BMJ Open 2019 11 2;9(11):e030834. Epub 2019 Nov 2.

Vanderbilt Center for Clinical Quality and Implementation Research, Vanderbilt University Medical Center, Nashville, TN, United States.

Objectives: Medication reconciliation (MedRec) is an important patient safety strategy and is widespread in US hospitals and globally. Nevertheless, high quality MedRec has been difficult to implement. As part of a larger study investigating MedRec interventions, we evaluated and compared organisational contextual factors and team cohesion by hospital characteristics and implementation team members' profession to better understand the environmental context and its correlates during a multi-site quality improvement (QI) initiative.

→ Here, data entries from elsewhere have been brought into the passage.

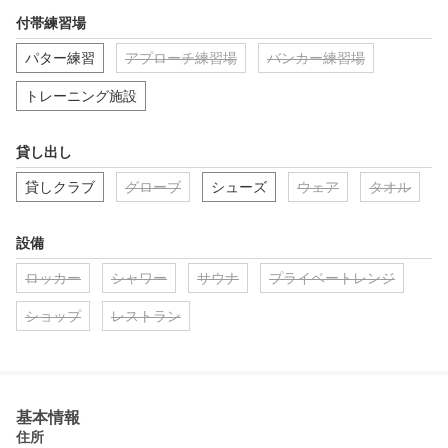
付帯練習場
パター練習
アプローチ練習場
バンカー練習場
トレーニング施設
貸し出し
貸しクラブ
グローブ
シューズ
ウェア
タオル
設備
ロッカー
シャワー
サウナ
プライベートレンジ
ショップ
レストラン
基本情報
住所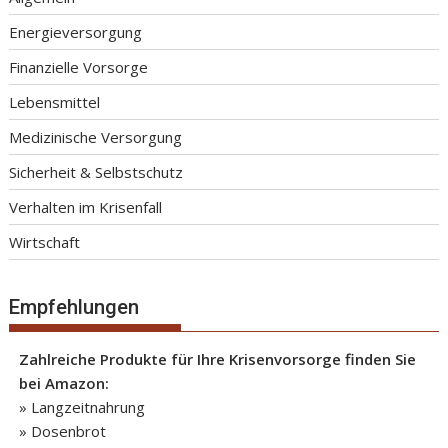
Energieversorgung
Finanzielle Vorsorge
Lebensmittel
Medizinische Versorgung
Sicherheit & Selbstschutz
Verhalten im Krisenfall
Wirtschaft
Empfehlungen
Zahlreiche Produkte für Ihre Krisenvorsorge finden Sie
bei Amazon:
» Langzeitnahrung
» Dosenbrot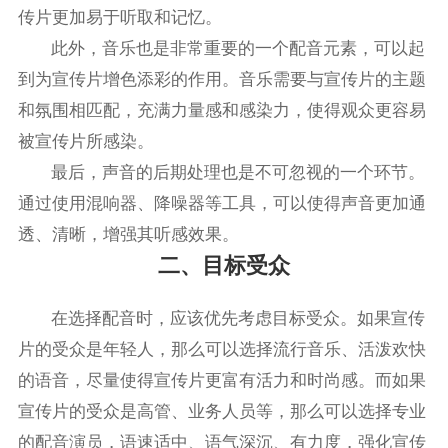
传片更加易于听取和记忆。
此外，音乐也是非常重要的一个配音元素，可以起
到为宣传片增色添彩的作用。音乐需要与宣传片的主题
和氛围相匹配，充满力量感和感染力，使得观众更容易
被宣传片所感染。
最后，声音的后期处理也是不可忽视的一个环节。
通过使用混响器、降噪器等工具，可以使得声音更加通
透、清晰，增强其听感效果。
二、目标受众
在选择配音时，应该优先考虑目标受众。如果宣传
片的受众是年轻人，那么可以选择流行音乐、活泼欢快
的语音，尽量使得宣传片更富有活力和时尚感。而如果
宣传片的受众是高管、业务人员等，那么可以选择专业
的配音演员，语速适中、语气深沉、有力度，强化宣传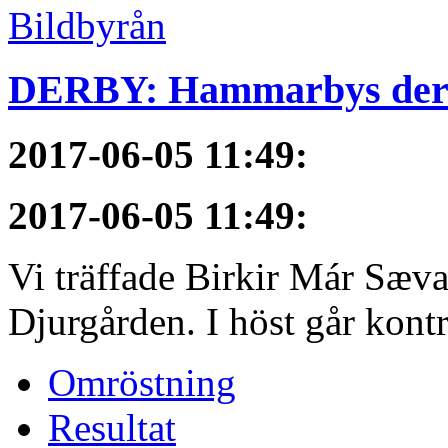
DERBY: Hammarbys derby
2017-06-05 11:49
:
2017-06-05 11:49
:
Vi träffade Birkir Már Sæva
Djurgården. I höst går kontra
Omröstning
Resultat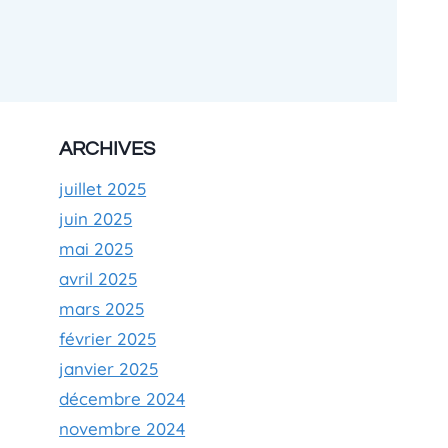
ARCHIVES
juillet 2025
juin 2025
mai 2025
avril 2025
mars 2025
février 2025
janvier 2025
décembre 2024
novembre 2024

Design: We conducted a cross-sectional observational study using a web survey (contextual factors) and a national hospital database (hospital characteristics).

Setting: Hospitals participating in the second Multi-Centre Medication Reconciliation Quality Improvement Study (MARQUIS2).

Participants: Implementation team members of 18 participating MARQUIS2 hospitals.

Outcomes: Primary outcome: contextual factor ratings (ie, organisational capacity, leadership support, goal alignment, staff involvement, patient safety climate and team cohesion). Secondary outcome: differences in contextual factors by hospital characteristics.

Results: Fifty-five team members from the 18 participating hospitals completed the survey. Ratings of contextual factors differed significantly by domain (p<0.001), with organisational capacity scoring the lowest (mean=4.0 out of 7.0) and perceived team cohesion and goal alignment scoring the highest (mean~6.0 out of 7.0). No statistically significant differences were observed in contextual factors by hospital characteristics (p>0.05). Respondents in the pharmacy profession gave lower ratings of leadership support than did those in the nursing or other professions group (p=0.01).

Conclusions: Hospital size, type and location did not drive differences in contextual factors, suggesting that tailoring MedRec QI implementation to hospital characteristics may not be necessary. Strong team cohesion suggests the use of interdisciplinary teams does not detract from cohesion when conducting mentored QI projects. Organisational leaders should particularly focus on supporting pharmacy services and addressing their concerns during MedRec QI initiatives. Future research should correlate contextual factors with implementation success to inform how best to prepare sites to implement complex QI interventions such as MedRec.